Their emotions run a confusing gamut. At once resentful of and loyal to their addicted parent, children are reluctant to open up and share long-held family secrets, even if they desperately want the support. They may have a strong self-preservation instinct, but at the same time, they’re not sure if they deserve to take care of their own needs when their parent is spiraling out of control. The conflicting feelings continue as children get a glimmer of hope when their parent promises to quit even though they’ve repeatedly been disappointed.

In this impossible situation, what can parents, caretakers or other adults say to their children? How do they explain the wreckage of addiction to someone who, at a young age, has already been overexposed to some of the darkest potentialities of life?

Time the Conversation. A conversation about a parent’s addiction is best had when there are no distractions, and the situation is relatively calm. If possible, bring it up when there is a plan in place to get help for the addicted parent. Explain that there’s a problem, and you’re taking steps to improve the situation. Talk about what will change (e.g., Mom or Dad will go to rehab, or one parent may move out if separating or divorcing). Repeat the conversation as often as needed so that the child feels comfortable having an ongoing dialogue.

Keep It Age-Appropriate. The language you use and the level of detail you provide depend on the age and maturity of the child. Break the issues down as simply and directly as possible, and finish with a message of hope.

Get Educated. Educate yourself about the disease of addiction so you are in a position to answer any questions the child may have. If you don’t know the answer, work on finding one together.

Acknowledge the Impact. Rather than skirt around the impact a parent’s addiction has had, validate the child’s experience. Apologize for the pain inflicted on the child and asked open-ended questions about how they’ve been feeling.

Put Things Into Perspective. Children from addicted homes tend to idealize other families without realizing they have struggles of their own. Help them understand that they are not alone; in fact, millions of children are in the same situation.
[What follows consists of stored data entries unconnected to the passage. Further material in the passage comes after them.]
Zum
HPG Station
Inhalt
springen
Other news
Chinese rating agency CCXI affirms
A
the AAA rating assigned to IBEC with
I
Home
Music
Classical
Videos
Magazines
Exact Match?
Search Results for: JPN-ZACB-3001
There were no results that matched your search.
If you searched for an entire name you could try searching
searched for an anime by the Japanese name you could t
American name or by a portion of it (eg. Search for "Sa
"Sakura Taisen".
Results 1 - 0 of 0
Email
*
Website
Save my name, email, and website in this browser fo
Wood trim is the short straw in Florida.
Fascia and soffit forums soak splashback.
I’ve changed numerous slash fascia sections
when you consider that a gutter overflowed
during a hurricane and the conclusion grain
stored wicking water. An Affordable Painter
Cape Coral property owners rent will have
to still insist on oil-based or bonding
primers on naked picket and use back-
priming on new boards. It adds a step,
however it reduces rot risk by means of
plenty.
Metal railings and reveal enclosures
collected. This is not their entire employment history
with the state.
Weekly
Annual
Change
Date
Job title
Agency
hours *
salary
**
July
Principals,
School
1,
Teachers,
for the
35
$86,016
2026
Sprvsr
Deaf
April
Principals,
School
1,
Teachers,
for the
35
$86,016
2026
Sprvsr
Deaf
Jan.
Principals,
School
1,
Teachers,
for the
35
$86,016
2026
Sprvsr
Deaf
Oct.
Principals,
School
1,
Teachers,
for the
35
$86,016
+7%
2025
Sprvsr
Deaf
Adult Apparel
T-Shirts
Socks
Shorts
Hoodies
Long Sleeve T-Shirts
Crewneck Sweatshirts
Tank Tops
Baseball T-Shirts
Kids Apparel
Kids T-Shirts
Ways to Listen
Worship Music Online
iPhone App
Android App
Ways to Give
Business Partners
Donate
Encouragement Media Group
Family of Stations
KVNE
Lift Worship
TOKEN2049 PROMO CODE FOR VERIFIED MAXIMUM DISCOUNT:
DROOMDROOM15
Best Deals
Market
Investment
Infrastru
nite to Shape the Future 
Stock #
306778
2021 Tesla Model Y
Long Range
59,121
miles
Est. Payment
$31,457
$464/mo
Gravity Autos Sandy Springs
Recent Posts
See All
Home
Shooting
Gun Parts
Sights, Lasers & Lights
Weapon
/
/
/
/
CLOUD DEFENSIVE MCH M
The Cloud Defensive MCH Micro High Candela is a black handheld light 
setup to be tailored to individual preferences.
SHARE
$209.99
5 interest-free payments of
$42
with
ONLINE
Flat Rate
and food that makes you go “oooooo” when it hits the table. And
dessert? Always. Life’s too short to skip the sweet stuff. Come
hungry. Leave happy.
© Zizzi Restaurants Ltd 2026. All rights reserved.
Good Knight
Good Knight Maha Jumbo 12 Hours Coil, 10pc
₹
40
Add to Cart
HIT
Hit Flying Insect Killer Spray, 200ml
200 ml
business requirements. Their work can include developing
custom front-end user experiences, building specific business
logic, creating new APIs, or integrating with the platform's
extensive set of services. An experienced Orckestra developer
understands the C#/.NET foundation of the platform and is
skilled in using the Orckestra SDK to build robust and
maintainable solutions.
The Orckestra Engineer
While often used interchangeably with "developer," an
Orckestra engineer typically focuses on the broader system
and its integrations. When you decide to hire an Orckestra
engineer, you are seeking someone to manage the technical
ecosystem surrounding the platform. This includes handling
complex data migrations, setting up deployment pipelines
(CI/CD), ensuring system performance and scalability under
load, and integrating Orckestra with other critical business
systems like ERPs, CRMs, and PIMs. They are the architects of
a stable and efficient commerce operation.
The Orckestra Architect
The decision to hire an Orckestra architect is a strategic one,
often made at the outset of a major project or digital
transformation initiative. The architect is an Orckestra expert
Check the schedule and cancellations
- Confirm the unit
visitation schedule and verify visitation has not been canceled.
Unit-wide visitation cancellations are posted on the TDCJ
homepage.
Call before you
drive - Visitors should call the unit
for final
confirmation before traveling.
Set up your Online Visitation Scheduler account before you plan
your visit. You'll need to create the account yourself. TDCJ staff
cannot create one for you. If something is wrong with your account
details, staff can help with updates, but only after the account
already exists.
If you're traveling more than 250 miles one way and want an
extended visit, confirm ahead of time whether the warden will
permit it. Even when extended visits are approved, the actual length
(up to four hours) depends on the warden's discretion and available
They are normal kids thrust into an unhealthy home environment who are doing their best to cope with an extremely stressful situation.

Teach the Seven Cs. According to the National Association for Children of Alcoholics, children need to know the “Seven Cs of Addiction”:

I didn’t Cause it.

I can’t Cure it.

I can’t Control it.

I can Care for myself

By Communicating my feelings,

Making healthy Choices, and

By Celebrating myself.

Find Additional Sources of Support. Just as the addicted parent needs treatment and support to get well, children need to know there are resources available to help them process their emotions. If they don’t feel comfortable talking with a parent or relative, they can reach out to a teacher, counselor, child or family therapist, religious leader or support group such as Alateen.

The toughest topics are often the most important to broach with children. For each day that a child lives with an addict, the damage is being done. And while not every child will fall prey to addiction or other emotional or behavioral disorders, they need honest discussion and support to beat the odds.

You can’t save an addict or alcoholic unwilling to accept help. You can only save yourself… and you are obligated to save the child in your care….

This is my journey… This is my life.